Quickstart Tutorial¶
This is a “quickstart” tutorial for NMRPy in which an Agilent (Varian) NMR dataset will be processed. The following topics are explored:
This tutorial will use the test data in the nmrpy install directory:
site-packages/nmrpy/tests/test_data/test1.fid
The dataset consists of a time array of spectra of the phosphoglucose isomerase reaction:
fructose-6-phosphate -> glucose-6-phosphate
An example Jupyter notebook is provided in the docs
subdirectory of
the nmrpy install directory, which mirrors this Quickstart Tutorial.
site-packages/nmrpy/docs/quickstart_tutorial.ipynb
Importing¶
The basic NMR project object used in NMRPy is the
FidArray
, which consists of a set of
Fid
objects, each representing a single spectrum in
an array of spectra.
The simplest way to instantiate an FidArray
is by
using the from_path()
method, and specifying
the path of the .fid directory:
>>> import nmrpy
>>> import os, sysconfig
>>> fname = os.path.join(sysconfig.get_paths()['purelib'], 'nmrpy',
'tests', 'test_data', 'test1.fid')
>>> fid_array = nmrpy.from_path(fname)
You will notice that the fid_array
object is instantiated and now owns
several attributes, most of which are of the form fidXX
where XX is
a number starting at 00. These are the individual arrayed
Fid
objects.
Apodisation and Fourier-transformation¶
To quickly visualise the imported data, we can use the plotting functions owned
by each Fid
instance. This will not display the
imaginary portion of the data:
>>> fid_array.fid00.plot_ppm()
We now perform apodisation of the FIDs using the default value of 5 Hz, and visualise the result:
>>> fid_array.emhz_fids()
>>> fid_array.fid00.plot_ppm()
Finally, we Fourier-transform the data into the frequency domain:
>>> fid_array.ft_fids()
>>> fid_array.fid00.plot_ppm()
Phase-correction¶
It is clear from the data visualisation that at this stage the spectra require
phase-correction. NMRPy provides a number of GUI widgets for manual processing
of data. In this case we will use the phaser()
method on fid00
:
>>> fid_array.fid00.phaser()
Dragging with the left mouse button and right mouse button will apply zero- and
first-order phase-correction, respectively. The cumulative phase correction for
the zero-order (p0
) and first-order (p1
) phase angles is displayed at
the bottom of the plot so that these can be applied programatically to all
Fid
objects in the
FidArray
using the
ps_fids()
method.
Alternatively, automatic phase-correction can be applied at either the
FidArray
or Fid
level. We will apply it to the whole array:
>>> fid_array.phase_correct_fids()
And plot an array of the phase-corrected data:
>>> fid_array.plot_array()
Zooming in on the relevant peaks, changing the view perspective, and filling the spectra produces a more interesting plot:
>>> fid_array.plot_array(upper_ppm=7, lower_ppm=-1, filled=True, azim=-76, elev=23)
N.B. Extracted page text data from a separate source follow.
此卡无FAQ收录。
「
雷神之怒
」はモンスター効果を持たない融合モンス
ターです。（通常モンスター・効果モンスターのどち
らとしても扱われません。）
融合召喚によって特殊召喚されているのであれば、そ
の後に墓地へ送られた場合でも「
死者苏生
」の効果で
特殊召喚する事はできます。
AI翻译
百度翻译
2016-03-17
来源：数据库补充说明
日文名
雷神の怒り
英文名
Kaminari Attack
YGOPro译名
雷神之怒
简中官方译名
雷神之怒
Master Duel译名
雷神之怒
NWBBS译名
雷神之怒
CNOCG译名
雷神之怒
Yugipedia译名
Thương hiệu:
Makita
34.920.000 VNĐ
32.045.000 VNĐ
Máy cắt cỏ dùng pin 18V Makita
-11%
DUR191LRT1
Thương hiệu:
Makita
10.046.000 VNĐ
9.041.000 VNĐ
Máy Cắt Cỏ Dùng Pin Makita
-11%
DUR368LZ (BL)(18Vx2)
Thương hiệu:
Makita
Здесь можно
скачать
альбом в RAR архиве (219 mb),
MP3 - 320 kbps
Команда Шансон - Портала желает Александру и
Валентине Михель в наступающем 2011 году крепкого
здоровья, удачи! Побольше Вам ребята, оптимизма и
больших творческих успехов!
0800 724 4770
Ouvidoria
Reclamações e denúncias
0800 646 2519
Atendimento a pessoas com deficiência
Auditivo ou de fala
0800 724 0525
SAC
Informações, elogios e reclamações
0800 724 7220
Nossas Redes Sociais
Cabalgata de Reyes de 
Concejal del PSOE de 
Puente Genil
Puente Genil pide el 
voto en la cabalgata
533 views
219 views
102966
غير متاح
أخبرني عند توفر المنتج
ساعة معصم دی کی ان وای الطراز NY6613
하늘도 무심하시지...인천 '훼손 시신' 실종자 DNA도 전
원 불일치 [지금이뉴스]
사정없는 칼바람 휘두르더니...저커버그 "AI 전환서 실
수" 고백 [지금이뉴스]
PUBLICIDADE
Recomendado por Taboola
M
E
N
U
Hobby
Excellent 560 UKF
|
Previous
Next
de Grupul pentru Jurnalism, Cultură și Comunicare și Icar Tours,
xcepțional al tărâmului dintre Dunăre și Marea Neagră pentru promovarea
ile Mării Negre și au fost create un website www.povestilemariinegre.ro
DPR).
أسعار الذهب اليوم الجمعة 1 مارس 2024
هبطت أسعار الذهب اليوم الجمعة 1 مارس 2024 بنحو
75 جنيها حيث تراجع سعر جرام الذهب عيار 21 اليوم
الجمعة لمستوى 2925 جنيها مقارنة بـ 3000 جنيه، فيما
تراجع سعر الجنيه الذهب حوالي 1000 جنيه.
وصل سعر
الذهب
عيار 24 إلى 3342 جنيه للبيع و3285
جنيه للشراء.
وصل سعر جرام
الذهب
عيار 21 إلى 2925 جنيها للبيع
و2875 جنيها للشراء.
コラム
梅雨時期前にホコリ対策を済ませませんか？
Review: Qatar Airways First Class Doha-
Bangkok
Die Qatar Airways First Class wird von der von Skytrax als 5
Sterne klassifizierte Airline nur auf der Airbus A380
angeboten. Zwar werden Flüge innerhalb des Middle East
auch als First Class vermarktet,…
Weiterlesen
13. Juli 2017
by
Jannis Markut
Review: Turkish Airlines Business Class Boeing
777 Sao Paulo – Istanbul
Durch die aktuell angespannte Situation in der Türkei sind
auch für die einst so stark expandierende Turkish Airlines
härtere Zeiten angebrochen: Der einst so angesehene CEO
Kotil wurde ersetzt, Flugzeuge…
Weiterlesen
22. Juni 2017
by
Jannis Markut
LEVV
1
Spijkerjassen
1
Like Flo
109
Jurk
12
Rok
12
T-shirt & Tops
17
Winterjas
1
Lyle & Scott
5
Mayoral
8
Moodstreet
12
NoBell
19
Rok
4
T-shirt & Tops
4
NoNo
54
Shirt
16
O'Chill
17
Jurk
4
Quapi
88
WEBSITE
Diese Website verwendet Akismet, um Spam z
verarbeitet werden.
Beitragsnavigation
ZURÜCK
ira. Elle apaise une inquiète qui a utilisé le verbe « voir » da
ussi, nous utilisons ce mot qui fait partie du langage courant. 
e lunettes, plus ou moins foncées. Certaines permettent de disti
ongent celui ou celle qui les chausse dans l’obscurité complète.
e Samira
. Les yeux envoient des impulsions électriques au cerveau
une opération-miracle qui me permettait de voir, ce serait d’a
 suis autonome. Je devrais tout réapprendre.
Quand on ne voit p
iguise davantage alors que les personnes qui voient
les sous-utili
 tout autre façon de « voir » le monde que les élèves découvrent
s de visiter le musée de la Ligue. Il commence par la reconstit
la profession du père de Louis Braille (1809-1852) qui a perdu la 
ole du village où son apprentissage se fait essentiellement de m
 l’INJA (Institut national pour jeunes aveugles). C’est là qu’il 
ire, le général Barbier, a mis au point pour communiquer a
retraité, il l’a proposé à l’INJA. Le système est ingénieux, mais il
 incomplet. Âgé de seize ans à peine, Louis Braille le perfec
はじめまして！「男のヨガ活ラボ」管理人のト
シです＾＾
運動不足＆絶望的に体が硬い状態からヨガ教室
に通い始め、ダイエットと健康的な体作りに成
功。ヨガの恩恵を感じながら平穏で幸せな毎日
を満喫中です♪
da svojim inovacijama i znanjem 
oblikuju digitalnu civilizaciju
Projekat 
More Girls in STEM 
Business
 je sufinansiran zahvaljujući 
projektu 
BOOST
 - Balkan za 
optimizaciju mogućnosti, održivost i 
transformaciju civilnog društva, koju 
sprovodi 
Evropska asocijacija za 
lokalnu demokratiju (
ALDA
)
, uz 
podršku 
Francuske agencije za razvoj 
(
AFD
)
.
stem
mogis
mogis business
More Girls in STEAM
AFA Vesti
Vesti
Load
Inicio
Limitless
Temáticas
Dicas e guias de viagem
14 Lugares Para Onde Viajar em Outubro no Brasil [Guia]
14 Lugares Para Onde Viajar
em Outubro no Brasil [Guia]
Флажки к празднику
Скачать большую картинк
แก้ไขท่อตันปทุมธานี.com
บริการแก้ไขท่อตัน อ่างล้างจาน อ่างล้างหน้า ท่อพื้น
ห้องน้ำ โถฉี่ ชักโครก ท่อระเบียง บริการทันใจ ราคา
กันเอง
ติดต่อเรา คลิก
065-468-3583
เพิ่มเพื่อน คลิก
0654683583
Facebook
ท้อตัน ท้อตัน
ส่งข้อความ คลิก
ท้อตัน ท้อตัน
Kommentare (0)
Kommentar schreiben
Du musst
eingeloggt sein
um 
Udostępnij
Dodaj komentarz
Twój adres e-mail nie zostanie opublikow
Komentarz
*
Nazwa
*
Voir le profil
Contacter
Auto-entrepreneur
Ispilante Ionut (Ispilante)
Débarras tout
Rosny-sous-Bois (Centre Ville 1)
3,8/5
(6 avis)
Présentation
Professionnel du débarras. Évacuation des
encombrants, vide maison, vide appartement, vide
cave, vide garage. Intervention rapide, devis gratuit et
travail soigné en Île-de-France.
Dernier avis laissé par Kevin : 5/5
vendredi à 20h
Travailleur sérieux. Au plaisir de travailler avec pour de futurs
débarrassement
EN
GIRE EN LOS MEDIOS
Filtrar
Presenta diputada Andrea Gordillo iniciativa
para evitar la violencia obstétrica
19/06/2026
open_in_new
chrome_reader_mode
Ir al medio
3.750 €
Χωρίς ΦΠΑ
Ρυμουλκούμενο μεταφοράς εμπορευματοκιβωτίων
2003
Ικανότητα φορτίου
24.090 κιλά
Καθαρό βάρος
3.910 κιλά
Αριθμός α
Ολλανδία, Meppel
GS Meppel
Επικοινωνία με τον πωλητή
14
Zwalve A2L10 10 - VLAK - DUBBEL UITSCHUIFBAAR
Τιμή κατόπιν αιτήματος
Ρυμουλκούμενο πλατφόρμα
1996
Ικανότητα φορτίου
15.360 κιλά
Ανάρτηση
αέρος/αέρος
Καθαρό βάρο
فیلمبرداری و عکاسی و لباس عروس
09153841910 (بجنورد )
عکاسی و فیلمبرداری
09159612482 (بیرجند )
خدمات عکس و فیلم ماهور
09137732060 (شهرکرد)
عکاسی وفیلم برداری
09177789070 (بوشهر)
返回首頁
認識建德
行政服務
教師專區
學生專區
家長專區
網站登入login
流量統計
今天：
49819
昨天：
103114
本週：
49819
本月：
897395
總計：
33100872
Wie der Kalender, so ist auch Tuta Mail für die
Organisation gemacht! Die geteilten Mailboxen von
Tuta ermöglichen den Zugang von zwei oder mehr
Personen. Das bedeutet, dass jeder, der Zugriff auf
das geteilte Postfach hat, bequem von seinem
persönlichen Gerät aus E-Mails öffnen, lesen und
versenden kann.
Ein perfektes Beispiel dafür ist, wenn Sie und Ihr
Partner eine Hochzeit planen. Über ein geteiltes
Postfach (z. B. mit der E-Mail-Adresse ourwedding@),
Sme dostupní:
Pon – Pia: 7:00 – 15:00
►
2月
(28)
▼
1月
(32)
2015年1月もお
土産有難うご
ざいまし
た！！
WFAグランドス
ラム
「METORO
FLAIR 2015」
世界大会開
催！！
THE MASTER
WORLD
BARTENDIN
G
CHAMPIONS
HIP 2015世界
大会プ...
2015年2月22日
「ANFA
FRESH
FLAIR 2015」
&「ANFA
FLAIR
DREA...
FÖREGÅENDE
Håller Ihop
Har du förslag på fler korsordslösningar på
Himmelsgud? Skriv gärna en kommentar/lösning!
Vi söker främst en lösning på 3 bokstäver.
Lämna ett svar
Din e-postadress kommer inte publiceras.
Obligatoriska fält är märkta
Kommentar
At this stage it is useful to discard the imaginary component of our data, and
possibly normalise the data (by the maximum data value amongst the
Fid
objects):
>>> fid_array.real_fids()
>>> fid_array.norm_fids()
Calibration¶
The spectra may need calibration by assigning a chemical shift to a
reference peak of a known standard and adjusting the spectral offset
accordingly. To this end, a
calibrate()
convenience method exists that
allows the user to easily select a peak and specify the PPM. This method can be
applied at either the FidArray
or
Fid
level. We will apply it to the whole array:
>>> fid_array.calibrate()
Left-clicking selects a peak and its current ppm value is displayed below
the spectrum. The new ppm value can be entered in a text box, and hitting
Enter
completes the calibration process. Here we have chosen triethyl
phosphate (TEP) as reference peak and assigned its chemical shift value of 0.44
ppm (the original value was 0.57 ppm, and the offset of all the spectra in the
array has been adjusted by 0.13 ppm after the calibration).
Peak-picking¶
To begin the process of integrating peaks by deconvolution, we will need to
pick some peaks. The peaks
attribute of a
Fid
is an array
of peak positions, and ranges
is an array of
range boundaries. These two objects are used in deconvolution to integrate the
data by fitting Lorentzian/Gaussian peak shapes to the spectra.
peaks
and ranges
may be specified programatically, or picked using the interactive GUI widget:
>>> fid_array.peakpicker(fid_number=10)
Left-clicking specifies a peak selection with a vertical red line. Dragging with a right-click specifies a range to fit independently with a grey rectangle:
Inadvertent wrongly selected peaks can be deleted with Ctrl+left-click; wrongly
selected ranges can be deleted with Ctrl+right-click. Once you are done
selecting peaks and ranges, these need to be assigned to the
FidArray
; this is achieved with a
Ctrl+Alt+right-click.
Ranges divide the data into smaller portions, which significantly speeds up the process of fitting of peakshapes to the data. Range-specification also prevents incorrect peaks from being fitted by the fitting algorithm.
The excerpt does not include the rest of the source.